The lack of a decrease in intraepidermal nerve fibers in the skin of the hindpaw of ZDSD rats along with thermal hypoalgesia was surprising. Decreased intraepidermal nerve fiber density has been widely reported to occur in rodent models of type 1 and type 2 diabetes including Zucker diabetic fatty rats and in humans with diabetes [29, 30]. We reported a correlation between decreased intraepidermal nerve fiber density and corneal nerve fiber density in type 2 diabetic rats [31]. It is not known whether the intraepidermal nerve fibers in ZDSD rats remain functionally normal. It is possible that the neuropeptide content of the intraepidermal nerve fibers in ZDSD rats is impaired. This could explain the decrease in thermal nociception in ZDSD rats even though the number of nerve fibers present in the skin is normal. Additional studies are needed to address this paradox.
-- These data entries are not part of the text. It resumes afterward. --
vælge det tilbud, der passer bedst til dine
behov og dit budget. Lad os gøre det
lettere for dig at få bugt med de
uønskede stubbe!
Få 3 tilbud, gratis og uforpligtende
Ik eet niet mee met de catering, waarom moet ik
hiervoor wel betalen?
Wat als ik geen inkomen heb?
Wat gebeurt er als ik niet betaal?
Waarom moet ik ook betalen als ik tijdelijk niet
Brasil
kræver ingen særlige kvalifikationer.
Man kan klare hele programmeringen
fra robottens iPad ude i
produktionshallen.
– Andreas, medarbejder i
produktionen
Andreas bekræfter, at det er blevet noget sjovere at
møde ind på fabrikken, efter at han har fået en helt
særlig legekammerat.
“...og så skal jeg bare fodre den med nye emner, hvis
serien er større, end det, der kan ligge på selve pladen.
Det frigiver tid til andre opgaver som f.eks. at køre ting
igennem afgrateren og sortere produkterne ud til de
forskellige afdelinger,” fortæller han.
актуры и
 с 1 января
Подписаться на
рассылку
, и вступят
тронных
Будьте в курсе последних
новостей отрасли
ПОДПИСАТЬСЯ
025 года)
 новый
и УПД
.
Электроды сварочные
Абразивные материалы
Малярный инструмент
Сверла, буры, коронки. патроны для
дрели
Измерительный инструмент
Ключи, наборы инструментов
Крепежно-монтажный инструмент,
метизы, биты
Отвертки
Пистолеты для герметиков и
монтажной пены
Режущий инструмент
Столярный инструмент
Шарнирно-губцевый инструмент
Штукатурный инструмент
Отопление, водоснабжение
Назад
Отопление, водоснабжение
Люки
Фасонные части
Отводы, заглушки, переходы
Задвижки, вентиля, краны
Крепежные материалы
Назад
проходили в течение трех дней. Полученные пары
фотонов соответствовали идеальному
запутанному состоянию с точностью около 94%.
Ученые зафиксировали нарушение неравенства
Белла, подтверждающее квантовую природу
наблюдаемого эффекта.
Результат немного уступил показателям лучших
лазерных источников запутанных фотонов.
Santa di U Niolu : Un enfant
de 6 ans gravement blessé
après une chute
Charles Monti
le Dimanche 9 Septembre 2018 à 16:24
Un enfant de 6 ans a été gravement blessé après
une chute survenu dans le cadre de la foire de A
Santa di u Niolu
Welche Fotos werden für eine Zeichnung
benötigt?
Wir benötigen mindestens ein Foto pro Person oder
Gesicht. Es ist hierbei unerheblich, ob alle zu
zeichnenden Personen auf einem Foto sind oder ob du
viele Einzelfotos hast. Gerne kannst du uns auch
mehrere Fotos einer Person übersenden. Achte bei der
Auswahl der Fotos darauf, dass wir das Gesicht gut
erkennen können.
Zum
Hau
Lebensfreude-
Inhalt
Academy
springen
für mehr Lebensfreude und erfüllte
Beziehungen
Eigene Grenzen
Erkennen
We have previously demonstrated that diabetes causes a significant decrease in vascular relaxation of epineurial arterioles in type 1 and type 2 diabetic rat models [57, 17, 21, 22, 26, 32, 33]. We have theorized that reduced vascular reactivity of these blood vessels that supply circulation to the sciatic nerve could be a contributing factor to the development of diabetic neuropathy since vascular impairment precedes slowing of nerve conduction velocity [6, 21]. In these studies we demonstrate that vascular relaxation of epineurial arterioles from ZDSD rats to acetylcholine (Figure 5) and calcitonin gene-related peptide (Figure 6) is significantly impaired compared to Sprague-Dawley rats. Vascular relaxation to acetylcholine by small coronary and mesenteric arteries was also examined using previously described methodology and was found to be impaired (data not shown) [34, 35].

4. Conclusions

Chronic hyperglycemia in ZDSD rats causes vascular and neural dysfunction that is similar to what we have documented in other diabetic rat models and consistent with the development of diabetic neuropathy [5, 6, 16, 21, 22, 26]. The one exception is that chronic hyperglycemia in ZDSD rat did not cause a decrease in intraepidermal nerve fibers in the skin as has been reported for other diabetic rat models but there was a decrease in Langerhans cells. Overall, the ZDSD rat is an easily maintained animal model for type 2 diabetes that spontaneously develops hyperglycemia with dietary manipulation. This is followed by the development of diabetic neuropathy including loss of nerves in the subbasal epithelial layer of the cornea and decrease in corneal function. Since determination of cornea nerve density and function are noninvasive and surrogate markers for diabetic neuropathy, the ZDSD rat with its functional leptin pathway may be a good model for preclinical testing of treatments for diabetic neuropathy [19].

Conflict of Interests

Richard G. Peterson is the developer of the ZDSD rat and could gain financially as a result of the marketing of this animal model. The other authors declare that there is no conflict of interests regarding the publication of this paper.

Acknowledgments

This material is based upon work supported in part by the Department of Veterans Affairs, Veterans Health Administration, Office of Research and Development, Biomedical Laboratory Research and Development (Merit Award BX001680), and Rehabilitation Research and Development (Merit Award: RX000889-01 and Center of Excellence: C9251-C). The content of this paper is new and is solely the responsibility of the authors and does not necessarily represent the official views of the granting agencies. The authors would like to acknowledge PreClinOmics Inc. (Indianapolis, IN), for providing the ZDSD rats.